Rothko in Florence

From March 14 to August 23, 2026, Fondazione Palazzo Strozzi presents one of the most important exhibitions ever dedicated to Mark Rothko (1903-1970), the undisputed master of American modern art. Curated by Christopher Rothko and Elena Geuna, Rothko in Florence is a unique project conceived specifically for Palazzo Strozzi to celebrate the artist’s special bond with Florence. The palace’s architecture and the city itself provide the ideal backdrop to explore how Rothko translated the tension between classical measure and expressive freedom into painting, creating through color a new perception of space that transcends the two-dimensionality of the canvas.​

Organized chronologically, the exhibition at Palazzo Strozzi retraces Rothko’s entire career: from the 1930s and 1940s, marked by figurative works in dialogue with Expressionism and Surrealism, to the 1950s and 1960s, defined by his celebrated classic paintings composed of vast fields of color capable of profoundly engaging the viewer through a language imbued with spirituality and poetry.

© Rothko a Firenze, exhibition views, Palazzo Strozzi, Firenze, 2026. Photo Ela Bialkowska, OKNO Studio
© Rothko a Firenze, exhibition views, Palazzo Strozzi, Firenze, 2026. Photo Ela Bialkowska, OKNO Studio

The exhibition brings together over 70 works, many of which have never before been shown in Italy.
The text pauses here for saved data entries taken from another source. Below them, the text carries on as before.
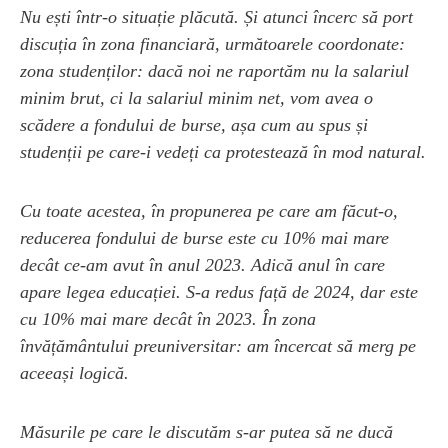
Nu ești într-o situație plăcută. Și atunci încerc să port
discuția în zona financiară, următoarele coordonate:
zona studenților: dacă noi ne raportăm nu la salariul
minim brut, ci la salariul minim net, vom avea o
scădere a fondului de burse, așa cum au spus și
studenții pe care-i vedeți ca protestează în mod natural.
Cu toate acestea, în propunerea pe care am făcut-o,
reducerea fondului de burse este cu 10% mai mare
decât ce-am avut în anul 2023. Adică anul în care
apare legea educației. S-a redus față de 2024, dar este
cu 10% mai mare decât în 2023. În zona
învățământului preuniversitar: am încercat să merg pe
aceeași logică.
Măsurile pe care le discutăm s-ar putea să ne ducă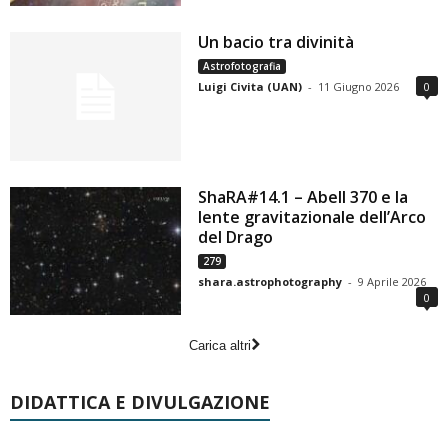
Un bacio tra divinità
Astrofotografia
Luigi Civita (UAN)
-
11 Giugno 2026
0
ShaRA#14.1 – Abell 370 e la
lente gravitazionale dell’Arco
del Drago
279
shara.astrophotography
-
9 Aprile 2026
0
Carica altri
DIDATTICA E DIVULGAZIONE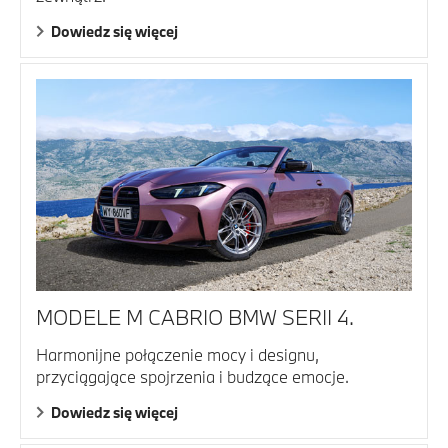
Dowiedz się więcej
MODELE M CABRIO BMW SERII 4.
Harmonijne połączenie mocy i designu,
przyciągające spojrzenia i budzące emocje.
Dowiedz się więcej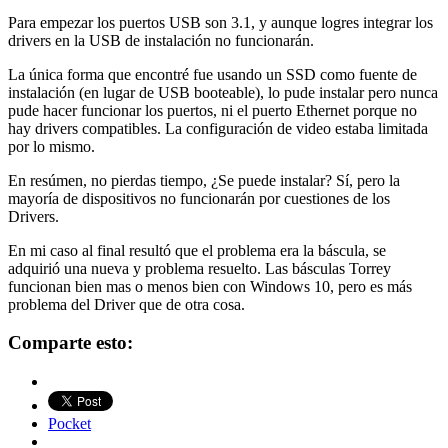
Para empezar los puertos USB son 3.1, y aunque logres integrar los
drivers en la USB de instalación no funcionarán.
La única forma que encontré fue usando un SSD como fuente de
instalación (en lugar de USB booteable), lo pude instalar pero nunca
pude hacer funcionar los puertos, ni el puerto Ethernet porque no
hay drivers compatibles. La configuración de video estaba limitada
por lo mismo.
En resúmen, no pierdas tiempo, ¿Se puede instalar? Sí, pero la
mayoría de dispositivos no funcionarán por cuestiones de los
Drivers.
En mi caso al final resultó que el problema era la báscula, se
adquirió una nueva y problema resuelto. Las básculas Torrey
funcionan bien mas o menos bien con Windows 10, pero es más
problema del Driver que de otra cosa.
Comparte esto:
Pocket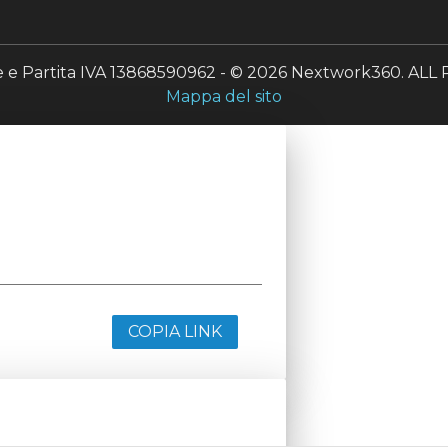
le e Partita IVA 13868590962 - © 2026 Nextwork360. A
Mappa del sito
COPIA LINK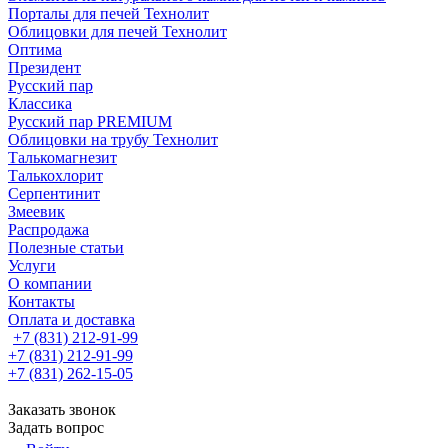
Порталы для печей Технолит
Облицовки для печей Технолит
Оптима
Президент
Русский пар
Классика
Русский пар PREMIUM
Облицовки на трубу Технолит
Талькомагнезит
Талькохлорит
Серпентинит
Змеевик
Распродажа
Полезные статьи
Услуги
О компании
Контакты
Оплата и доставка
+7 (831) 212-91-99
+7 (831) 212-91-99
+7 (831) 262-15-05
Заказать звонок
Задать вопрос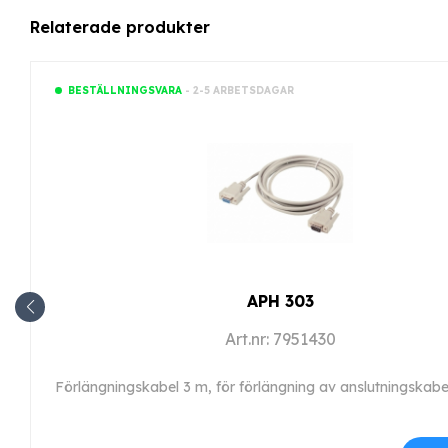
Relaterade produkter
- 2-5 ARBETSDAGAR
BESTÄLLNINGSVARA
APH 303
Art.nr: 7951430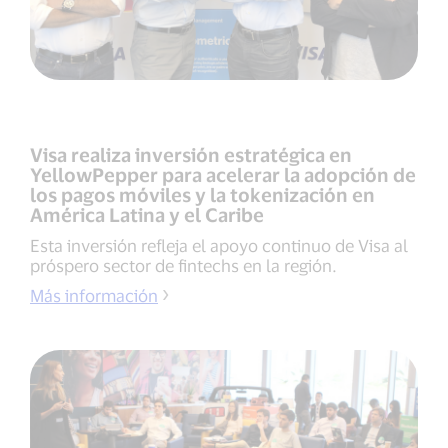
Visa realiza inversión estratégica en
YellowPepper para acelerar la adopción de
los pagos móviles y la tokenización en
América Latina y el Caribe
Esta inversión refleja el apoyo continuo de Visa al
próspero sector de fintechs en la región.
Más información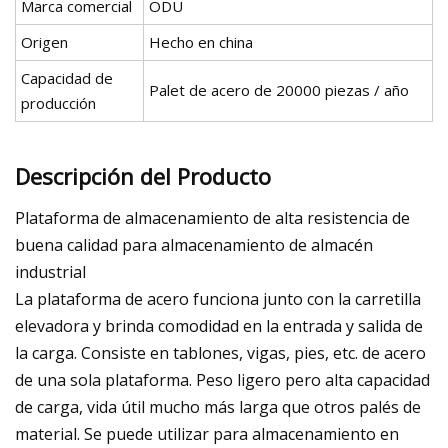
Marca comercial
ODU
Origen
Hecho en china
Capacidad de
Palet de acero de 20000 piezas / año
producción
Descripción del Producto
Plataforma de almacenamiento de alta resistencia de
buena calidad para almacenamiento de almacén
industrial
La plataforma de acero funciona junto con la carretilla
elevadora y brinda comodidad en la entrada y salida de
la carga. Consiste en tablones, vigas, pies, etc. de acero
de una sola plataforma. Peso ligero pero alta capacidad
de carga, vida útil mucho más larga que otros palés de
material. Se puede utilizar para almacenamiento en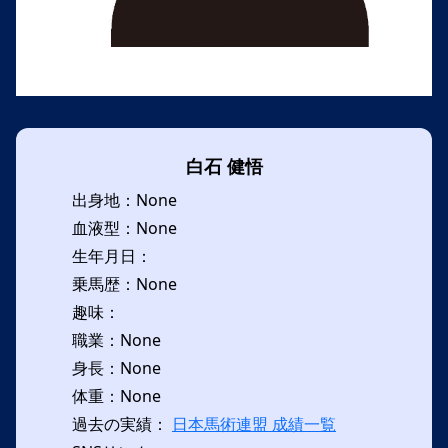
白石 健悟
出身地：None
血液型：None
生年月日：
乗馬歴：None
趣味：
職業：None
身長：None
体重：None
過去の実績：
日本馬術連盟 成績一覧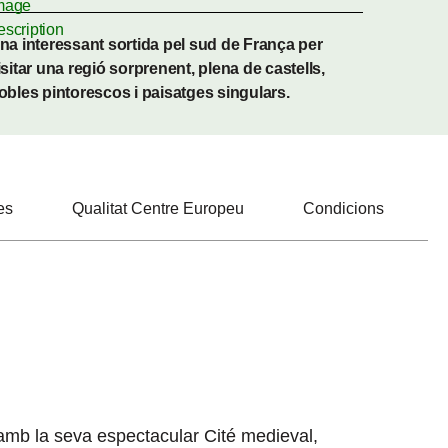
na interessant sortida pel sud de França per
isitar una regió sorprenent, plena de castells,
obles pintorescos i paisatges singulars.
es
Qualitat Centre Europeu
Condicions
mb la seva espectacular Cité medieval,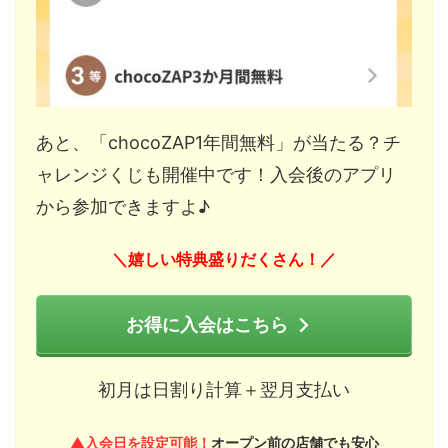
あと、「chocoZAP1年間無料」が当たる？チ
ャレンジくじも開催中です！入会後のアプリ
から参加できますよ♪
嬉しい特典盛りだくさん！
＼
／
お得に入会はこちら
初月は日割り計算＋翌月支払い
▲入会日を設定可能！
オープン前の店舗でも安心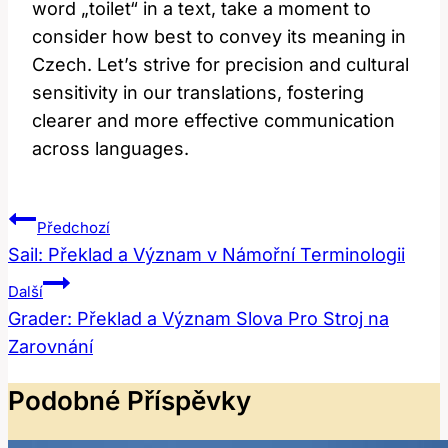
word „toilet“ in a text, take a moment to
consider how best to convey its meaning in
Czech. Let’s strive for precision and cultural
sensitivity in our translations, fostering
clearer and more effective communication
across languages.
Navigace
Předchozí
Pro
Sail: Překlad a Význam v Námořní Terminologii
Příspěvek
Další
Grader: Překlad a Význam Slova Pro Stroj na
Zarovnání
Podobné Příspěvky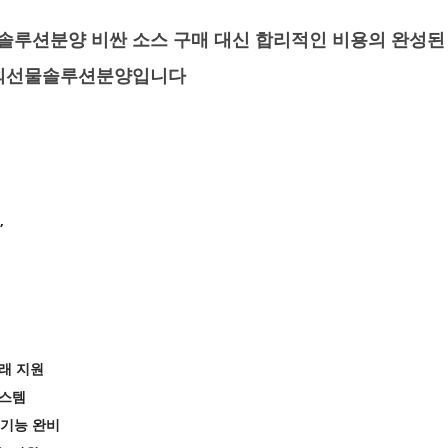
루션분양 비싼 소스 구매 대신 합리적인 비용의 완성된 
해외선물솔루션분양입니다
”
거래 지원
시스템
자 기능 완비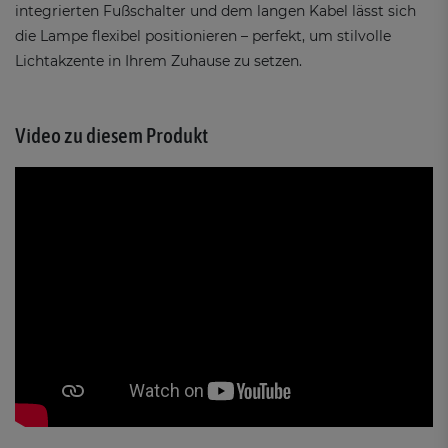
integrierten Fußschalter und dem langen Kabel lässt sich
die Lampe flexibel positionieren – perfekt, um stilvolle
Lichtakzente in Ihrem Zuhause zu setzen.
Video zu diesem Produkt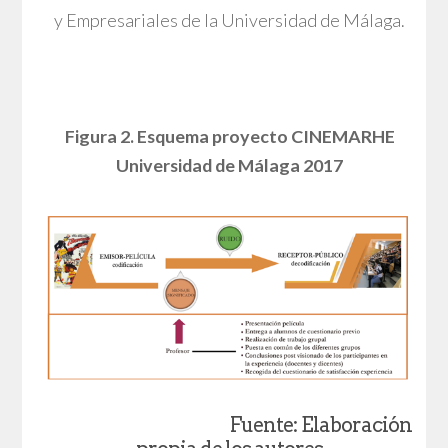
y Empresariales de la Universidad de Málaga.
Figura 2. Esquema proyecto CINEMARHE
Universidad de Málaga 2017
Fuente: Elaboración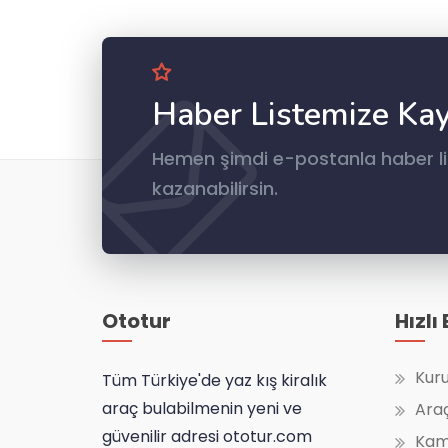
Haber Listemize Kay
Hemen şimdi e-postanla haber lis
kazanabilirsin.
Ototur
Hızlı
Kur
Tüm Türkiye'de yaz kış kiralık
araç bulabilmenin yeni ve
Ara
güvenilir adresi ototur.com
Kam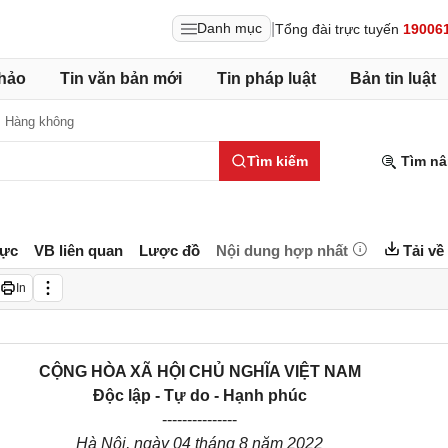
|
Danh mục
Tổng đài trực tuyến
19006
hảo
Tin văn bản mới
Tin pháp luật
Bản tin luật
,
Hàng không
Tìm kiếm
Tìm nâ
lực
VB liên quan
Lược đồ
Nội dung hợp nhất
Tải về
In
CỘNG HÒA XÃ HỘI CHỦ NGHĨA VIỆT NAM
Độc lập - Tự do - Hạnh phúc
---------------
Hà Nội
, ngày
04
tháng
8
năm
2022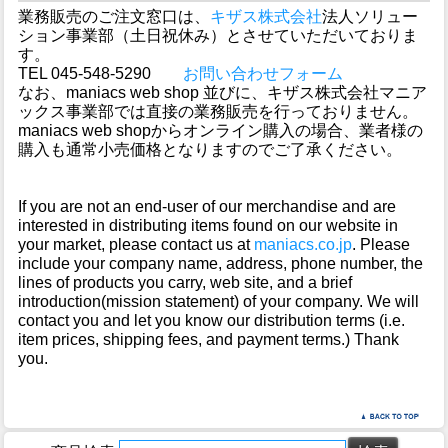
業務販売のご注文窓口は、
キザス株式会社
法人ソリュー
ション事業部（土日祝休み）とさせていただいておりま
す。
TEL 045-548-5290
お問い合わせフォーム
なお、maniacs web shop 並びに、キザス株式会社マニア
ックス事業部では直接の業務販売を行っておりません。
maniacs web shopからオンライン購入の場合、業者様の
購入も通常小売価格となりますのでご了承ください。
If you are not an end-user of our merchandise and are
interested in distributing items found on our website in
your market, please contact us at
maniacs.co.jp
. Please
include your company name, address, phone number, the
lines of products you carry, web site, and a brief
introduction(mission statement) of your company. We will
contact you and let you know our distribution terms (i.e.
item prices, shipping fees, and payment terms.) Thank
you.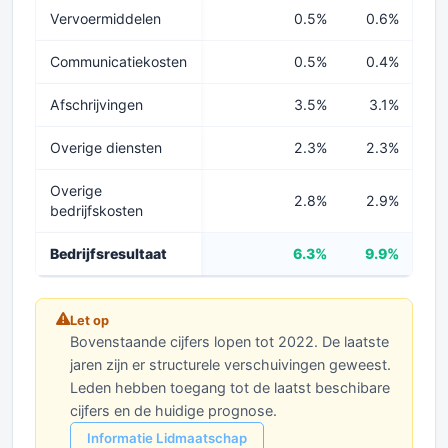
Vervoermiddelen
0.5%
0.6%
0
Communicatiekosten
0.5%
0.4%
0
Afschrijvingen
3.5%
3.1%
Overige diensten
2.3%
2.3%
2
Overige
2.8%
2.9%
2
bedrijfskosten
Bedrijfsresultaat
6.3%
9.9%
8
Let op
Bovenstaande cijfers lopen tot 2022. De laatste
jaren zijn er structurele verschuivingen geweest.
Leden hebben toegang tot de laatst beschibare
cijfers en de huidige prognose.
Informatie Lidmaatschap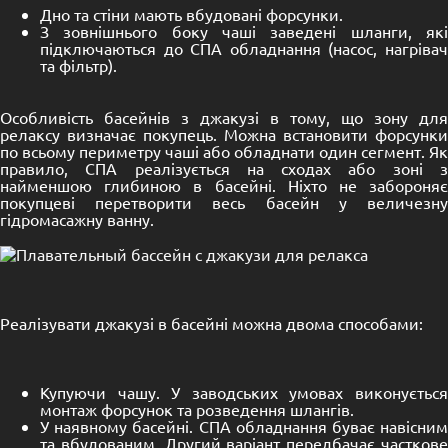
Дно та стіни мають вбудовані форсунки.
З зовнішнього боку чаші заведені шланги, які
підключаються до СПА обладнання (насос, нагрівач
та фільтр).
Особливість басейнів з джакузі в тому, що зону для
релаксу визначає покупець. Можна встановити форсунки
по всьому периметру чаші або обладнати один сегмент. Як
правило, СПА реалізується на сходах або зоні з
найменшою глибиною в басейні. Ніхто не забороняє
покупцеві перетворити весь басейн у величезну
гідромасажну ванну.
Реалізувати джакузі в басейні можна двома способами:
Купуючи чашу. У заводських умовах виконується
монтаж форсунок та розведення шлангів.
У наявному басейні. СПА обладнання буває навісним
та вбудованим. Другий варіант передбачає часткове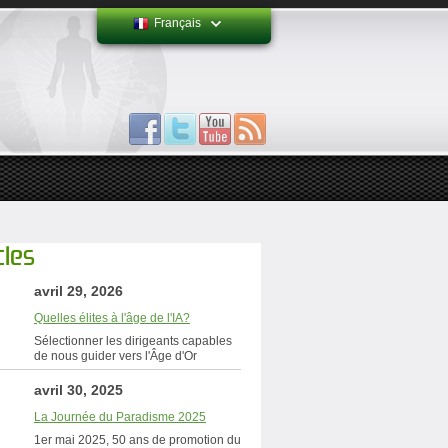
Français
cles
avril 29, 2026
Quelles élites à l'âge de l'IA?
Sélectionner les dirigeants capables
de nous guider vers l'Âge d'Or
avril 30, 2025
La Journée du Paradisme 2025
1er mai 2025, 50 ans de promotion du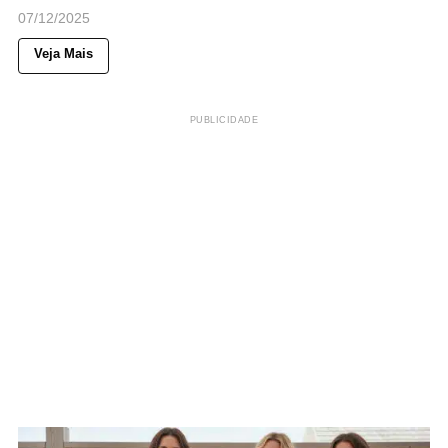
07/12/2025
Veja Mais
PUBLICIDADE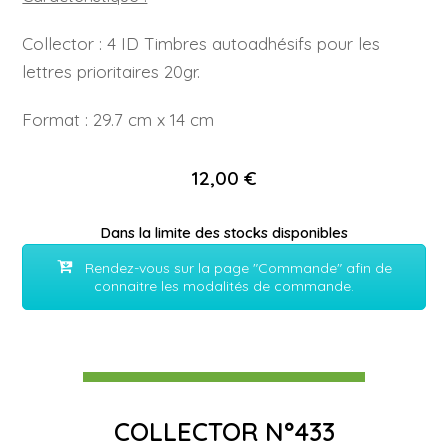
Collector : 4 ID Timbres autoadhésifs pour les
lettres prioritaires 20gr.
Format : 29.7 cm x 14 cm
12,00 €
Dans la limite des stocks disponibles
Rendez-vous sur la page "Commande" afin de
connaitre les modalités de commande.
COLLECTOR N°433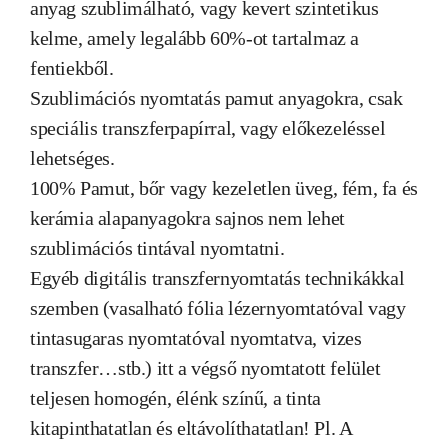
anyag szublimálható, vagy kevert szintetikus
kelme, amely legalább 60%-ot tartalmaz a
fentiekből.
Szublimációs nyomtatás pamut anyagokra, csak
speciális transzferpapírral, vagy előkezeléssel
lehetséges.
100% Pamut, bőr vagy kezeletlen üveg, fém, fa és
kerámia alapanyagokra sajnos nem lehet
szublimációs tintával nyomtatni.
Egyéb digitális transzfernyomtatás technikákkal
szemben (vasalható fólia lézernyomtatóval vagy
tintasugaras nyomtatóval nyomtatva, vizes
transzfer…stb.) itt a végső nyomtatott felület
teljesen homogén, élénk színű, a tinta
kitapinthatatlan és eltávolíthatatlan! Pl. A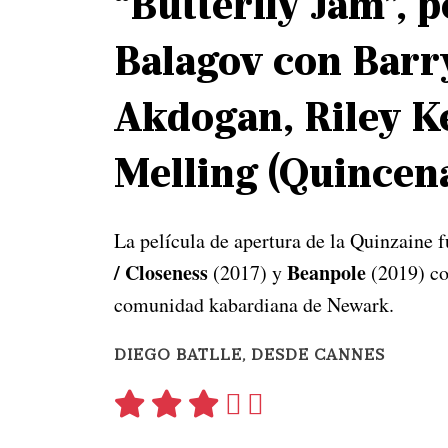
“Butterfly Jam”, 
Balagov con Barr
Akdogan, Riley K
Melling (Quincena
La película de apertura de la Quinzaine f
/ Closeness
Beanpole
(2017) y
(2019) co
comunidad kabardiana de Newark.
DIEGO BATLLE, DESDE CANNES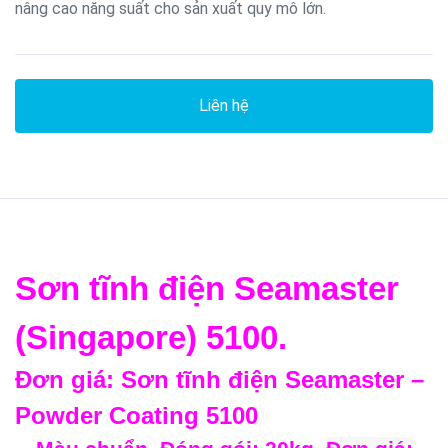
nâng cao năng suất cho sản xuất quy mô lớn.
Liên hệ
Sơn tĩnh điện Seamaster
(Singapore) 5100.
Đơn giá: Sơn tĩnh điện Seamaster –
Powder Coating 5100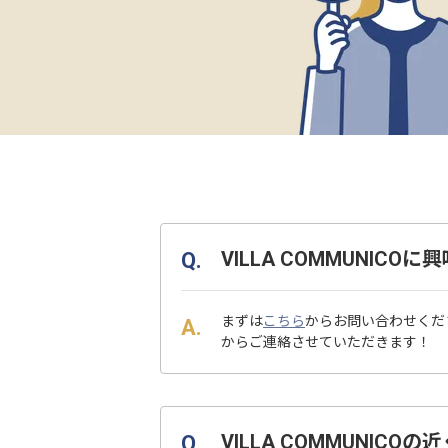
VILLA COMMUNI
まずは
こちら
からお問い合わせくだ
からご連絡させていただきます！
VILLA COMMUNI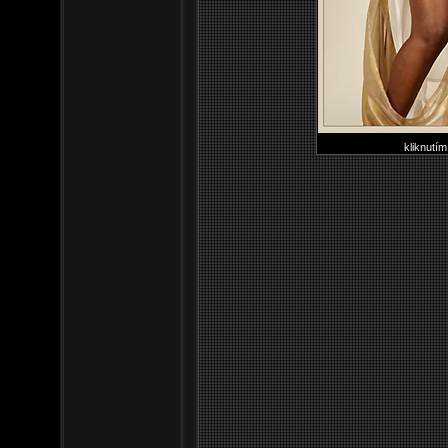
kliknutím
Its various sections illuminate the different moments of Rothko’s career, also documenting his deep engagement with the Italian artistic tradition.

Rothko’s first encounter with Florence dates to 1950, during a trip to Italy with his wife Mell. He was deeply moved by Fra Angelico’s frescoes at the Convent of San Marco and by Michelangelo’s architectural vision in the Vestibule of the Biblioteca Medicea Laurenziana, which would inspire the Seagram Murals painted in the late 1950s—a dialogue that Rothko further developed during his second visit to Florence in 1966. In some of his more delicate works, one can also perceive the influence of fifteenth-century Italian art and, in particular, of Angelico’s fresco technique.

Rothko and Angelico shared a desire to evoke a sense of transcendence, a dimension at once distant and profoundly familiar. While Angelico achieved this through the emotional resonance of divine figures in dialogue with earthly reality, Rothko created color fields capable of accompanying viewers into different emotional depths, challenging accepted notions of abstraction and color theory.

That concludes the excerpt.